[EXERCISE DIRECTIONS]
Reproduce word for word the line that contains "celebradas en 2023, más un" and each line that follows it, stopping after the final line of the material.

[RECORDS FOR THE EXERCISE]
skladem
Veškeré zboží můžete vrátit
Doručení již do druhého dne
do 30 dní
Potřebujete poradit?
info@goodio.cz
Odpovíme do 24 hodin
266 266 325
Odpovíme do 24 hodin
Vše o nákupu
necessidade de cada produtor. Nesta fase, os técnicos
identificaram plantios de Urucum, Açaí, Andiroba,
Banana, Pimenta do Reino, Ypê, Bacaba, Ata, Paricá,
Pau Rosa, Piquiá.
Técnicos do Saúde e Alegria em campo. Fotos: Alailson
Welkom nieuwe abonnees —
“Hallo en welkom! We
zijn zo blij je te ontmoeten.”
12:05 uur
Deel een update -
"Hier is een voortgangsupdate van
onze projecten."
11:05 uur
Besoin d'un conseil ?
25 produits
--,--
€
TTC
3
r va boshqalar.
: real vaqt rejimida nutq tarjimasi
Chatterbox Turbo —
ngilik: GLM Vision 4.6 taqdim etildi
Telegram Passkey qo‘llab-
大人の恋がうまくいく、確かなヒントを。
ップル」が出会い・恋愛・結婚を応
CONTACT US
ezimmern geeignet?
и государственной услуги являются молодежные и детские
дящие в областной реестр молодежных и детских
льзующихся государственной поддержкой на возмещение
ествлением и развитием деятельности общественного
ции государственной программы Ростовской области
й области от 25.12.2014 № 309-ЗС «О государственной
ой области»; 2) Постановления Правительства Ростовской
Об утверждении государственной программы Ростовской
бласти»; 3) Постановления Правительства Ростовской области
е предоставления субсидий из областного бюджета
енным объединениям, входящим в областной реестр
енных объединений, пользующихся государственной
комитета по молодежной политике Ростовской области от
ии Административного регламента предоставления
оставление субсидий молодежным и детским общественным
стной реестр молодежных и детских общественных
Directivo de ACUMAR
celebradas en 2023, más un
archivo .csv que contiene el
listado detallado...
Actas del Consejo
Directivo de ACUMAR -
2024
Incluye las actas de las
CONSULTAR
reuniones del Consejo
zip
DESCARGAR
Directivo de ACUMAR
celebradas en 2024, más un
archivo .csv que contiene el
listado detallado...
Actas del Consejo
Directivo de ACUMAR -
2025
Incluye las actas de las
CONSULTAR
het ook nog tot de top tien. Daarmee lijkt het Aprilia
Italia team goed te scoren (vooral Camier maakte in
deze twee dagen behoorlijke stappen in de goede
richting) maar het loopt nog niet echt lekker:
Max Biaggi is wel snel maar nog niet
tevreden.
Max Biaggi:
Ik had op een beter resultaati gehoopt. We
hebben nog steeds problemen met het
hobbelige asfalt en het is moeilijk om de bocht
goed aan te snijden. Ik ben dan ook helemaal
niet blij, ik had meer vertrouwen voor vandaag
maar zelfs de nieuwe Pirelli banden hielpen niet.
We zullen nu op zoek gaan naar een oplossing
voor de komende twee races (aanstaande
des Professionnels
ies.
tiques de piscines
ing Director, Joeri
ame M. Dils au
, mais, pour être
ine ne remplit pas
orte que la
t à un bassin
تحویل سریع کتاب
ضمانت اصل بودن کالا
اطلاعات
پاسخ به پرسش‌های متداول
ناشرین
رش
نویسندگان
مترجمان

[ANSWER SPACE]
celebradas en 2023, más un
archivo .csv que contiene el
listado detallado...
Actas del Consejo
Directivo de ACUMAR -
2024
Incluye las actas de las
CONSULTAR
reuniones del Consejo
zip
DESCARGAR
Directivo de ACUMAR
celebradas en 2024, más un
archivo .csv que contiene el
listado detallado...
Actas del Consejo
Directivo de ACUMAR -
2025
Incluye las actas de las
CONSULTAR
het ook nog tot de top tien. Daarmee lijkt het Aprilia
Italia team goed te scoren (vooral Camier maakte in
deze twee dagen behoorlijke stappen in de goede
richting) maar het loopt nog niet echt lekker:
Max Biaggi is wel snel maar nog niet
tevreden.
Max Biaggi:
Ik had op een beter resultaati gehoopt. We
hebben nog steeds problemen met het
hobbelige asfalt en het is moeilijk om de bocht
goed aan te snijden. Ik ben dan ook helemaal
niet blij, ik had meer vertrouwen voor vandaag
maar zelfs de nieuwe Pirelli banden hielpen niet.
We zullen nu op zoek gaan naar een oplossing
voor de komende twee races (aanstaande
des Professionnels
ies.
tiques de piscines
ing Director, Joeri
ame M. Dils au
, mais, pour être
ine ne remplit pas
orte que la
t à un bassin
تحویل سریع کتاب
ضمانت اصل بودن کالا
اطلاعات
پاسخ به پرسش‌های متداول
ناشرین
رش
نویسندگان
مترجمان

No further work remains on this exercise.